On the morning of Jan. 4, Professor James LaBelle tracked a NASA rocket as it roared into the sky above Norway’s Andøya Space Center to an altitude of nearly 500 miles. As the mission’s principal investigator, LaBelle watched as the CAPER-2 sounding, or measurement-collecting, rocket sent down new data on electric fields and charged particles in Earth’s environment.
This was the fifth rocket to be launched as part of an international research project undertaken by the United States, Norway, Canada, and Japan.
“NASA handles the rockets. We just get a ride,” says LaBelle, the Lois L. Rodgers Professor of Physics and Astronomy.
“We are investigating the physics of wave-particle interactions. Charged particles such as electrons are surfing on electromagnetic waves—waves that can accelerate these particles. Nature has mastered the art of making particle accelerators in space and we are looking at how she does it.”
LaBelle says scientists are gaining valuable knowledge through these investigations.
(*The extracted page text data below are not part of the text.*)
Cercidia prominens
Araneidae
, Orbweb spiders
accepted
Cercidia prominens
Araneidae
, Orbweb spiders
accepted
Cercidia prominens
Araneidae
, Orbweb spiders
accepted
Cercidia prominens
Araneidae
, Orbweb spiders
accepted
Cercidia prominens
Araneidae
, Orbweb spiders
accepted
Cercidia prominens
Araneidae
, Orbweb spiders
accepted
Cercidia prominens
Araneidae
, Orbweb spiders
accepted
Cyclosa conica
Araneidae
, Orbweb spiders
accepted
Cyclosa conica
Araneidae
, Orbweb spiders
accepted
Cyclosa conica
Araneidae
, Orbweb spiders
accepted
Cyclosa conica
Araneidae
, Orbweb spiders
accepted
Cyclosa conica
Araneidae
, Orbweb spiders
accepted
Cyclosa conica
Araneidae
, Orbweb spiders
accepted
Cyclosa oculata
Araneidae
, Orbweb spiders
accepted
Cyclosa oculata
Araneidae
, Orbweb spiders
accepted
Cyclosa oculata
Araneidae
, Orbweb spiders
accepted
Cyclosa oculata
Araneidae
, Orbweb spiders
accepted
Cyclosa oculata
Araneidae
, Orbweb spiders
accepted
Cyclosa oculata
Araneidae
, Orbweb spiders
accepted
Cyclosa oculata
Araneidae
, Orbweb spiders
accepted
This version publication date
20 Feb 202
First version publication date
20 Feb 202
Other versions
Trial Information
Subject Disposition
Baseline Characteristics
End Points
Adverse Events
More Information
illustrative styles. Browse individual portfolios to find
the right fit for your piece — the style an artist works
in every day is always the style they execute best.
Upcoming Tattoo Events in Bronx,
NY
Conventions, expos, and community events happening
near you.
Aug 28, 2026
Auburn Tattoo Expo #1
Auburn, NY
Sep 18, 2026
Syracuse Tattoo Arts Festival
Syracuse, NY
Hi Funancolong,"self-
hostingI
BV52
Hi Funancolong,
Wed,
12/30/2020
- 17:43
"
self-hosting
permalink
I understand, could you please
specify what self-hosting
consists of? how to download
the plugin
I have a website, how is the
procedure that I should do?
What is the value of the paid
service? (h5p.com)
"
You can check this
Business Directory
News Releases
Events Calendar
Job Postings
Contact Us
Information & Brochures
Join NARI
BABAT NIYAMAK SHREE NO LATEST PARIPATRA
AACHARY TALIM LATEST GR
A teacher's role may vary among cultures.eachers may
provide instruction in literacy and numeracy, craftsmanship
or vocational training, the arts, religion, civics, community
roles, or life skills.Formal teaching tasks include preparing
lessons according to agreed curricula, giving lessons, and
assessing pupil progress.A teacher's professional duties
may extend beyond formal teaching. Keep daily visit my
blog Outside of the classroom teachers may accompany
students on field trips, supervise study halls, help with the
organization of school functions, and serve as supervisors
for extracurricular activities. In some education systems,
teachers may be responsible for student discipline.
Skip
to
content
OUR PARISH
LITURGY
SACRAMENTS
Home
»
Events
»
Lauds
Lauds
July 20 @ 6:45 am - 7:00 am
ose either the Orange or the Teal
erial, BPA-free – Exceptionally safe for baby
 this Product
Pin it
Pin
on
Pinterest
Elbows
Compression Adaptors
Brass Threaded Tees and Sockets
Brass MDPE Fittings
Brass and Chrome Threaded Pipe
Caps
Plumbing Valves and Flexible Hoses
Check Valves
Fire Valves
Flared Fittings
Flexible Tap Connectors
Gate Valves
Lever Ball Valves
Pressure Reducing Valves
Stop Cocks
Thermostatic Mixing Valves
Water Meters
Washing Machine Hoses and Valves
An understanding of how electron beams and accelerated particles behave in space is especially relevant, since they can damage spacecraft.
“Our goal is the prediction of weather in space the way we predict it here in the atmosphere,” says LaBelle. “At this point, we can’t predict the weather up there anywhere near as well as we can predict it here, but this is what we are striving for.”
He says that with the increasing dependence on space technologies such as GPS and satellite communications, the cost of launching payloads into space—about $10,000 a pound—is justified.
Payloads in space physics are not typically recovered, he says. All the data collected are transmitted immediately to the ground through radio contact, beginning the moment the rocket launches.